Escape

16 November - 25 January 2019
Opening on Friday, 16 November at 07:00 PM 
Museum of Modern and Contemporary Art
Rijeka, Croatia

Artists: Manon Avram & Pierre Audouard, Pavlica Bajsić Brazzoduro & Dino Brazzoduro, Nisrine Boukhari, Lana Čmajčanin, Tomislav Čeranić, Aleksandar Garbin, Ibro Hasanović, Siniša Labrović, Lukas Marxt & Jakub Vrba, Nika Oblak & Primož Novak, Alicja Rogalska, Sara Salamon & Hrvoje Spudić, Tao G. Vrhovec Sambolec

MMSU collections: Milenko D. Gjurić, Branko Kovačević, Andrija Maurović

Cultural-historical documents are borrowed from the Rijeka City Museum and the Maritime and History Museum of the Croatian Littoral

Curated by Ksenija Orelj and Sabina Salamon

The exhibition thematize escape in a wide range of its possibilities, forms and limits. We encounter existential, physical, imaginary and massive acts of escape as the attempts of obstructing the control of escape. We observe forms of escape as potential ways of survival, where elusion and circumvention of rules and procedures are completely normal. Finally, we depict escape as an ephemeral practice based on movement, which tends to go against the Law that mainly exists only as a written word and as such remains open to whimsical interpretations and unjust implementations.

In the diapason of meanings carried by word “escape” – escape of thoughts, escape from reality, escape from danger and threat – we interpret escape primarily as an act of crossing the standard borders and flouting the norms, measures and regulations. With works from the collections of Rijeka’s museums (the Museum of Modern and Contemporary Art, the Rijeka City Museum and the Maritime and History Museum of the Croatian Littoral) as well as the works of selected and invited artists, we take a look at the trails and records of escape: from myths and Biblical references to actual events such as masses of refugees on their way to the European Union.
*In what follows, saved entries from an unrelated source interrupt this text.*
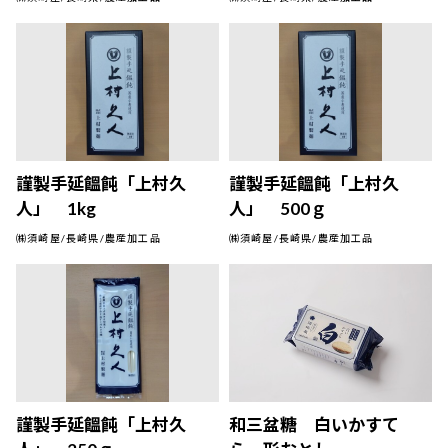
謹製手延饂飩「上村久
謹製手延饂飩「上村久
人」 1kg
人」 500ｇ
㈱須崎屋/長崎県/農産加工品
㈱須崎屋/長崎県/農産加工品
謹製手延饂飩「上村久
和三盆糖 白いかすて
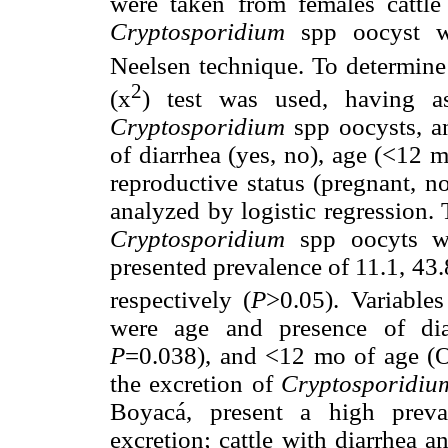
were taken from females cattle 
Cryptosporidium
spp oocyst wa
Neelsen technique. To determine 
2
(x
) test was used, having as
Cryptosporidium
spp oocysts, an
of diarrhea (yes, no), age (<12 m
reproductive status (pregnant, n
analyzed by logistic regression. 
Cryptosporidium
spp oocyts wa
presented prevalence of 11.1, 43.
respectively (
P
>0.05). Variable
were age and presence of dia
P
=0.038), and <12 mo of age 
the excretion of
Cryptosporidiu
Boyacá, present a high prev
excretion; cattle with diarrhea 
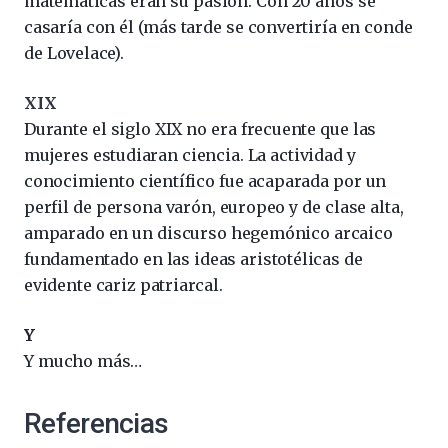
matemáticas eran su pasión. Con 20 años se
casaría con él (más tarde se convertiría en conde
de Lovelace).
XIX
Durante el siglo XIX no era frecuente que las
mujeres estudiaran ciencia. La actividad y
conocimiento científico fue acaparada por un
perfil de persona varón, europeo y de clase alta,
amparado en un discurso hegemónico arcaico
fundamentado en las ideas aristotélicas de
evidente cariz patriarcal.
Y
Y mucho más…
Referencias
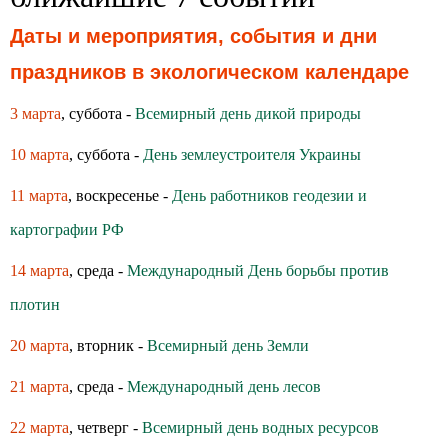
Даты и мероприятия, события и дни
праздников в экологическом календаре
3 марта
, суббота -
Всемирный день дикой природы
10 марта
, суббота -
День землеустроителя Украины
11 марта
, воскресенье -
День работников геодезии и
картографии РФ
14 марта
, среда -
Международный День борьбы против
плотин
20 марта
, вторник -
Всемирный день Земли
21 марта
, среда -
Международный день лесов
22 марта
, четверг -
Всемирный день водных ресурсов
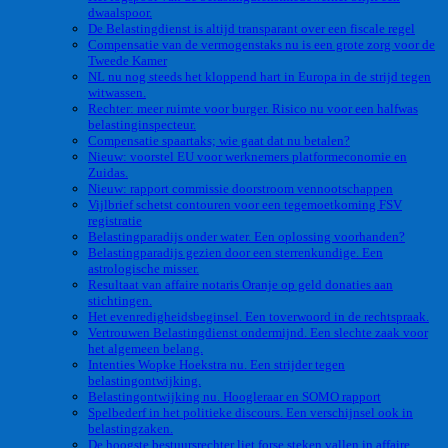
dwaalspoor.
De Belastingdienst is altijd transparant over een fiscale regel
Compensatie van de vermogenstaks nu is een grote zorg voor de
Tweede Kamer
NL nu nog steeds het kloppend hart in Europa in de strijd tegen
witwassen.
Rechter: meer ruimte voor burger. Risico nu voor een halfwas
belastinginspecteur.
Compensatie spaartaks; wie gaat dat nu betalen?
Nieuw: voorstel EU voor werknemers platformeconomie en
Zuidas.
Nieuw: rapport commissie doorstroom vennootschappen
Vijlbrief schetst contouren voor een tegemoetkoming FSV
registratie
Belastingparadijs onder water. Een oplossing voorhanden?
Belastingparadijs gezien door een sterrenkundige. Een
astrologische misser.
Resultaat van affaire notaris Oranje op geld donaties aan
stichtingen.
Het evenredigheidsbeginsel. Een toverwoord in de rechtspraak.
Vertrouwen Belastingdienst ondermijnd. Een slechte zaak voor
het algemeen belang.
Intenties Wopke Hoekstra nu. Een strijder tegen
belastingontwijking.
Belastingontwijking nu. Hoogleraar en SOMO rapport
Spelbederf in het politieke discours. Een verschijnsel ook in
belastingzaken.
De hoogste bestuursrechter liet forse steken vallen in affaire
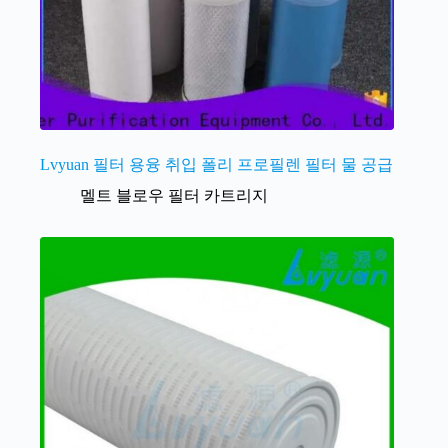
Lvyuan 필터 용융 취입 폴리 프로필렌 필터 물 공급
멜트 블로우 필터 카트리지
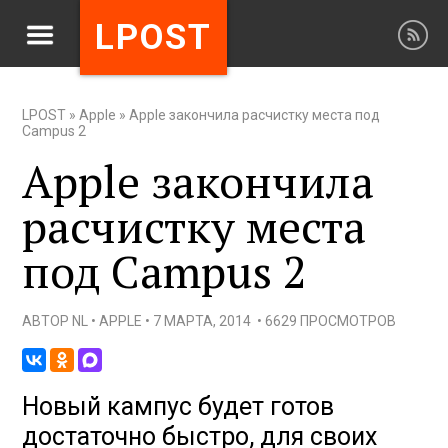
LPOST
LPOST
»
Apple
»
Apple закончила расчистку места под
Campus 2
Apple закончила
расчистку места
под Campus 2
АВТОР
NL
•
APPLE
•
7 МАРТА, 2014
•
6629 ПРОСМОТРОВ
Новый кампус будет готов
достаточно быстро, для своих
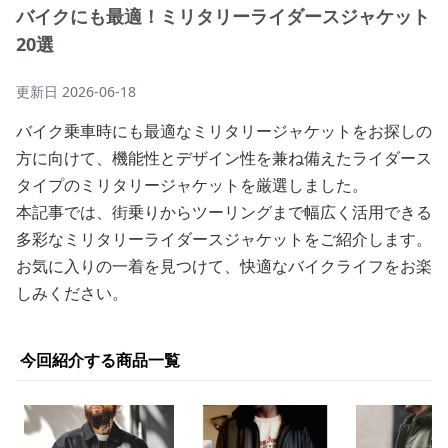
バイクにも最適！ミリタリーライダースジャケット
20選
更新日
2026-06-18
バイク乗車時にも最適なミリタリージャケットをお探しの
方に向けて、機能性とデザイン性を兼ね備えたライダース
タイプのミリタリージャケットを厳選しました。
本記事では、街乗りからツーリングまで幅広く活用できる
多彩なミリタリーライダースジャケットをご紹介します。
お気に入りの一着を見つけて、快適なバイクライフをお楽
しみください。
今回紹介する商品一覧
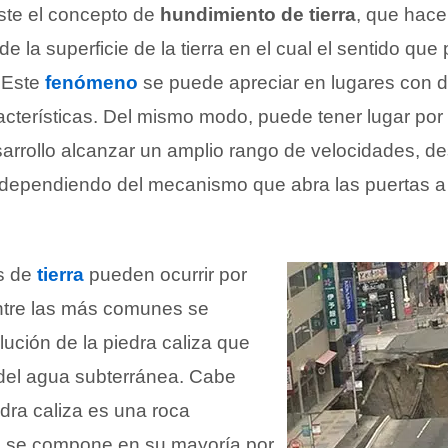
iste el concepto de
hundimiento de tierra
, que hace
e la superficie de la tierra en el cual el sentido qu
 Este
fenómeno
se puede apreciar en lugares con d
acterísticas. Del mismo modo, puede tener lugar po
sarrollo alcanzar un amplio rango de velocidades, d
 dependiendo del mecanismo que abra las puertas a 
s de
tierra
pueden ocurrir por
ntre las más comunes se
lución de la piedra caliza que
del agua subterránea. Cabe
edra caliza es una roca
e se compone en su mayoría por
This exhibition intertwines artistic, cultural, historical and social perspectives, viewing the above stated topic as a mechanism of survival, evident particularly in periods of crisis, such as nowadays, with masses on the move without safe passage and shelter. While the need to escape often carries a negative connotation, in this exhibition we take interest in escape as a proactive and self-sustaining act manifesting itself in two ways at least – as a reaction to the lack of tolerance toward the current state of affairs, but also as a privilege that enables us to carry out an act of fleeing in the first place. Escape flows in the stream of antagonisms, being the punishment and the treat at the same time.